His voice on the other end of the line calmed her immediately and she knew again why she was alive and healthy. Why she persevered. It was for and because of him. He’d lost Dolly too, and he knew alone just as well as Dorry did.
“Have you had dinner?” he asked, his gentle voice scolding; he knew she hadn’t eaten.
Dorry laughed, and, carrying her friend’s voice with her, she moved down the long hall toward the kitchen.
Chapter Three
The old codger sidled up to the counter and, with a grunt, settled onto the stool next to her. She wasn’t worried; she knew the type. Widower at loose ends. A somewhat annoying bearer of local lore. Leaning forward, she blew on her coffee and took a cautious sip.
“Hello there, young ’un,” he said as he perused the menu.
“Hello, yourself.

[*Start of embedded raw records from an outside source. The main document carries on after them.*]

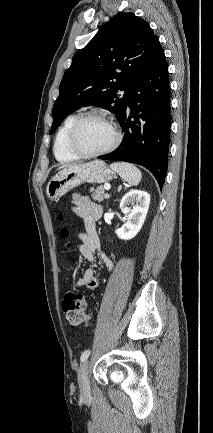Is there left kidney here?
<instances>
[{"instance_id":"5707ae66","label":"left kidney","mask_w":213,"mask_h":433,"mask_svg":"<svg viewBox=\"0 0 213 433\" xmlns=\"http://www.w3.org/2000/svg\"><path fill=\"white\" fill-rule=\"evenodd\" d=\"M149 204L150 195L145 191L131 190L125 194L120 202V209L127 221L115 231L120 239L129 240L138 234L146 219Z\"/></svg>"}]
</instances>
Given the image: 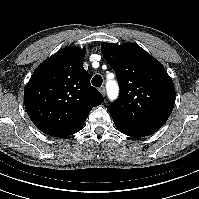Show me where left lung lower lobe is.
<instances>
[{
  "label": "left lung lower lobe",
  "instance_id": "0a47b994",
  "mask_svg": "<svg viewBox=\"0 0 199 199\" xmlns=\"http://www.w3.org/2000/svg\"><path fill=\"white\" fill-rule=\"evenodd\" d=\"M113 121H114L116 127L118 128V130L120 132H122L123 134H126L128 136L140 138V137L149 135V134H147V133H145V132H143L139 129L131 127L130 125L122 122L121 120L113 118Z\"/></svg>",
  "mask_w": 199,
  "mask_h": 199
}]
</instances>
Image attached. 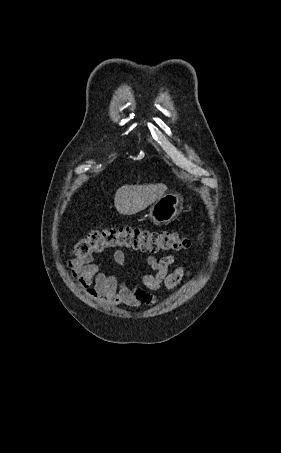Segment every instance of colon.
Segmentation results:
<instances>
[{"mask_svg":"<svg viewBox=\"0 0 281 453\" xmlns=\"http://www.w3.org/2000/svg\"><path fill=\"white\" fill-rule=\"evenodd\" d=\"M124 249L149 250L150 255L182 252L183 236L173 230H151L138 226H95L82 237L73 253L75 261L91 262Z\"/></svg>","mask_w":281,"mask_h":453,"instance_id":"5ec220e1","label":"colon"}]
</instances>
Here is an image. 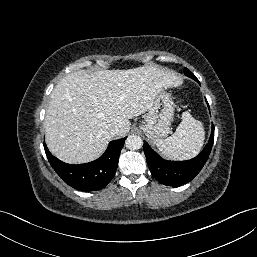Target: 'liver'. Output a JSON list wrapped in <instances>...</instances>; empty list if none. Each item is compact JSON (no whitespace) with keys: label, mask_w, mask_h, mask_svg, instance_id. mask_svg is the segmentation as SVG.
<instances>
[{"label":"liver","mask_w":257,"mask_h":257,"mask_svg":"<svg viewBox=\"0 0 257 257\" xmlns=\"http://www.w3.org/2000/svg\"><path fill=\"white\" fill-rule=\"evenodd\" d=\"M175 72L157 66L128 70H79L53 89L44 120L50 152L63 162L86 163L98 158L118 128L122 137L129 119L149 110L154 97L181 84Z\"/></svg>","instance_id":"obj_1"}]
</instances>
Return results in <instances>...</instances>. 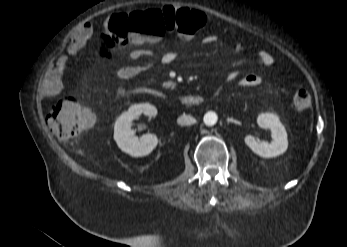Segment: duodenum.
I'll return each mask as SVG.
<instances>
[{
    "instance_id": "obj_1",
    "label": "duodenum",
    "mask_w": 347,
    "mask_h": 247,
    "mask_svg": "<svg viewBox=\"0 0 347 247\" xmlns=\"http://www.w3.org/2000/svg\"><path fill=\"white\" fill-rule=\"evenodd\" d=\"M139 93L151 95L158 98H165V95L162 92L157 90H151V91L139 92ZM203 101H204V98L201 95H197V94L186 95L179 98V102L184 106H198L202 104Z\"/></svg>"
}]
</instances>
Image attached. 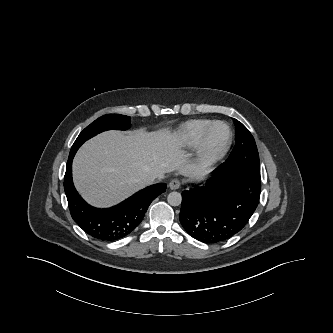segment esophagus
<instances>
[{
  "label": "esophagus",
  "mask_w": 333,
  "mask_h": 333,
  "mask_svg": "<svg viewBox=\"0 0 333 333\" xmlns=\"http://www.w3.org/2000/svg\"><path fill=\"white\" fill-rule=\"evenodd\" d=\"M181 187V181L179 179H173L169 183V188L171 190H177Z\"/></svg>",
  "instance_id": "obj_1"
}]
</instances>
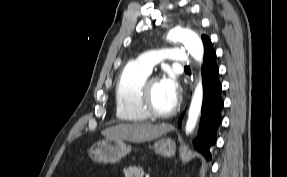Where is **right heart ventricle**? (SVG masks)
<instances>
[{
  "label": "right heart ventricle",
  "instance_id": "obj_1",
  "mask_svg": "<svg viewBox=\"0 0 287 177\" xmlns=\"http://www.w3.org/2000/svg\"><path fill=\"white\" fill-rule=\"evenodd\" d=\"M150 72L132 63L124 67L115 85V115L123 123H139L148 116L140 107V93Z\"/></svg>",
  "mask_w": 287,
  "mask_h": 177
}]
</instances>
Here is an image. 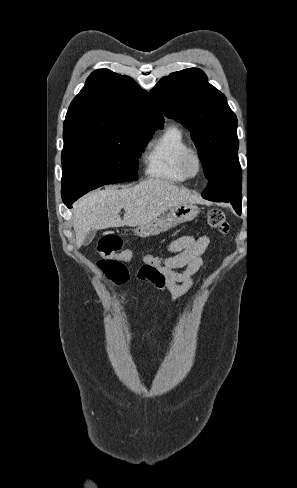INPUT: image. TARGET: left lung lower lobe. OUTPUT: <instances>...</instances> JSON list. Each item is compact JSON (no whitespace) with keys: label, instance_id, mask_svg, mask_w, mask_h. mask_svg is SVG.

You doing all right this evening?” She studied him, her reporter mind filing away a description of his appearance: thick, short salt-and-pepper hair—more salt than pepper—a deeply lined, tanned face with perpetually squinting brown eyes and heavy, drooping lips. A typical middle-aged, paunchy body. He wore belted, low-slung jeans and a button-down western-style shirt.
His grin showed relief and she saw some of his habitual loneliness ease up. “I’m finer than frog hair in the dead of summer,” he replied jovially.
She was procrastinating, putting off her arrival at her parents’ house, and the Fetch It Diner was doing a good job of providing just the diversion she needed. And more time to ponder the latest burning
question: Why did coming home this way feel so much like failing? Here she was, thirty years old, old enough to be on her own and taking care of herself, back with her parents again.
“You having the usual, Kent?” the waitress asked. She waited expectantly on the other side of the counter. Her tired air had weighed her down until her body had spun itself into a snug cocoon of indifference.
“Yeah, Lisa, sounds good,” he replied.
She hurried off and silence slammed heavy between them.
“Marya Brock,” she said, extending her hand.
He took it in his callused paw. “Kent Sayers.”
“So, Kent, you a native?”
“Yeah, I am. Born and raised just down the street a ways. I’m on my way out of town, though,” he said, adding a steady stream of sugar to the coffee Lisa slid in front of him. “I truck for Ferguson.”
“Ahh.” Marya nodded slowly. Ferguson handled a large nationwide fleet of eighteen-wheelers. “Where you heading?”
“Up 95. Maine, believe it or not. Got a load of Florida cypress I brung up yesterday.”
She gave a low whistle. “Man, someone paid for that.”
He laughed, the sound a low tone, throttled in his throat. “You got that right. It’s that pecky wood too, and that’s dear to everyone.”
He sipped his coffee and sighed contentedly. “You from here?”
“Nope, Seattle.”
“Washington State? Now that’s a long haul. What brings you to the East Coast?”
She hesitated. She wasn’t about to come out to this stranger, figuring the world he lived in wouldn’t even allow him to grasp the idea of a lesbian relationship, much less how painfully one could end.
“Just needed a change, I guess,” she said finally. “My parents live here.”